In einer mündlichen Anfrage an LR Podgorschek verlangen die Grünen
Auskunft über die Problematik der Bürgerwehren auch in
Oberösterreich. In Folge der Flüchtlingskrise steigt das subjektive
Unsicherheitsgefühl in der Bevölkerung. Die objektiven Zahlen der
Kriminalstatistik stehen diesem Empfinden zwar klar entgegen. Dennoch
fühlen sich Bürger „berufen“, wie etwa in Wels und Steyr Bürgerwehren
zu gründen bzw. sich daran zu beteiligen. Für diese Entwicklung ist
die FPÖ mitverantwortlich. „Das ist eine völlig irrationale und
gesellschaftliche gefährliche Situation. Wir brauchen keine
Hilfssheriffs, keine Selbstjustiz. Damit wird das Gewaltmonopol der
Polizei untergraben, und der Eindruck erweckt, dass der Staat die
BürgerInnen nicht mehr schützen kann“, kritisiert Hirz.

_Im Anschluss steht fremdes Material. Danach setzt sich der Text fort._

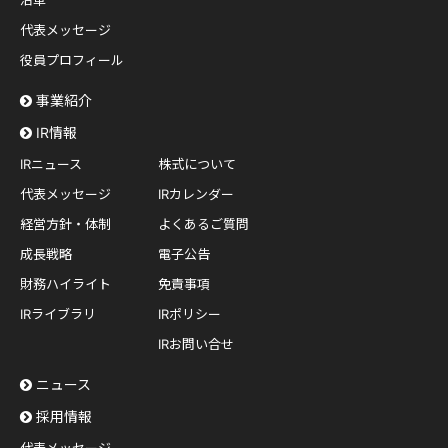
沿革
代表メッセージ
役員プロフィール
事業紹介
IR情報
IRニュース
株式について
代表メッセージ
IRカレンダー
経営方針・体制
よくあるご質問
成長戦略
電子公告
財務ハイライト
免責事項
IRライブラリ
IRポリシー
IRお問い合せ
ニュース
採用情報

Hirz: „LR Podgorschek ist Sicherheitslandesrat. Wir wollen jetzt von
ihm wissen, was Sache ist. Hat er wirklich im Auge was sich punkto
Bürgerwehren im Land tut. Immerhin sind es FP Mitglieder, die solche
Wehren gründen. Und wir wollen wissen, was es mit diesen sogenannten
„Community Bürgern“ auf sich hat, die im Gemeindeamt als Kontakt zur
Polizei fungieren sollen. Wir fragen nach dem Sinn, denn schon jetzt
kann jeder Bürger, jede Bürgerin zur Gemeinde oder zur Polizei gehen,
wenn es Probleme gibt“.
Mündliche Anfrage 3: Was weiß LH Pühringer über den Zusammenschluss
der Skigebiete Höss-Wurzeralm
In einer mündlichen Anfrage an LR Strugl verlangen die Grünen
Auskunft über den genauen Stand des
Skigebietszusammenschluss-Projekts Höss-Wurzeralm. Seit mehreren
Jahren wird von einzelnen Akteuren ein Zusammenschluss angestrebt,
der mit finanzieller Beteiligung des Landes unterstützt werden soll.

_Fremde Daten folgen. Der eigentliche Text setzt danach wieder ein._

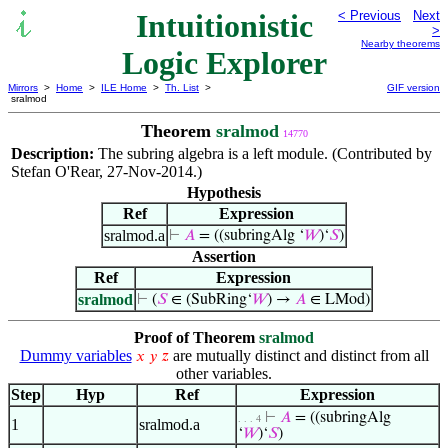
Intuitionistic
< Previous
Next
>
Nearby theorems
Logic Explorer
Mirrors
>
Home
>
ILE Home
>
Th. List
>
GIF version
sralmod
Theorem
sralmod
14770
Description:
The subring algebra is a left module. (Contributed by
Stefan O'Rear, 27-Nov-2014.)
Hypothesis
Ref
Expression
sralmod.a
⊢
𝐴
= ((subringAlg ‘
𝑊
)‘
𝑆
)
Assertion
Ref
Expression
sralmod
⊢
(
𝑆
∈ (SubRing‘
𝑊
) →
𝐴
∈ LMod)
Proof of Theorem
sralmod
Dummy variables
are mutually distinct and distinct from all
𝑥
𝑦
𝑧
other variables.
Step
Hyp
Ref
Expression
⊢
𝐴
= ((subringAlg
. . . 4
1
sralmod.a
‘
𝑊
)‘
𝑆
)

Sei es eine Variante mit einer Liftskischaukel über das Warscheneck,
eine Tunnelbahn oder auch auch eine Variante von der Wurzeralm über
die Rote Wand in Richtung Roßleiten.
„Es gibt keine Informationen über konkrete Planungen. Daher wollen
wir wissen, ob es derzeit hinter den Kulissen Gespräche und Vorhaben
gibt“, betont Hirz und verweist auf die Ablehnung des Projekte durch
die Grünen. Denn es wäre in jeden Fall ein klarer Eingriff in das
bestehende Naturschutzgebiet Warscheneck nötig. Darüber hinaus wären
für einen großen Teil des Skigebietszusammenschlusses auf Grund der
Seehöhe unter 1300 Meter eine künstliche Beschneiung und damit hohe
Energie- und Investitionskosten erforderlich. Für eine nachhaltige,
zukunftsfähige Weiterentwicklung des Tourismus in der
Pyhrn-Priel-Region kann die Lösung nur im Ausbau des
Ganzjahres-Tourismus liegen.
Deutschpflicht an Schulen über Umweg: Klare Grüne Ablehnung des
schwarz-blaues Antrages auf Änderung des Schulunterrichtsgesetzes
Selbstverständlich ablehnen werden die Grünen den ÖVP-FPÖ Antrag an
den Bund auf Änderung des Schulunterrichtsgesetzes. Auf diesem Weg
versucht Schwarz-Blau die Deutschpflicht an Schulen verpflichtend
umzusetzen. Hirz: „Eigentlich ganz klar und erwartbar. Schwarz-Blau
ist mit der unsinnigen Pflicht in Oberösterreich rechtlich
gescheitert und hat gerade noch einen überflüssigen Hausordnungstext
hingebogen. Jetzt versucht man es über den Bund, auch wenn sich das
Bildungsministerium ebenfalls bereits gegen das Verbot der
Muttersprache ausgesprochen hat. Außerdem ändert das nichts an der
pädagogischen Unsinnigkeit dieses Vorhabens“, betont Hirz und
verweist auf die klare Stellungnahme etwa des Verbandes der
Linguistiker. Für diesen ist die Deutschpflicht lerntheoretisch durch
nichts zu rechtfertigen sondern ein diskriminierendes und
integrationsfeindliches politisches Statement.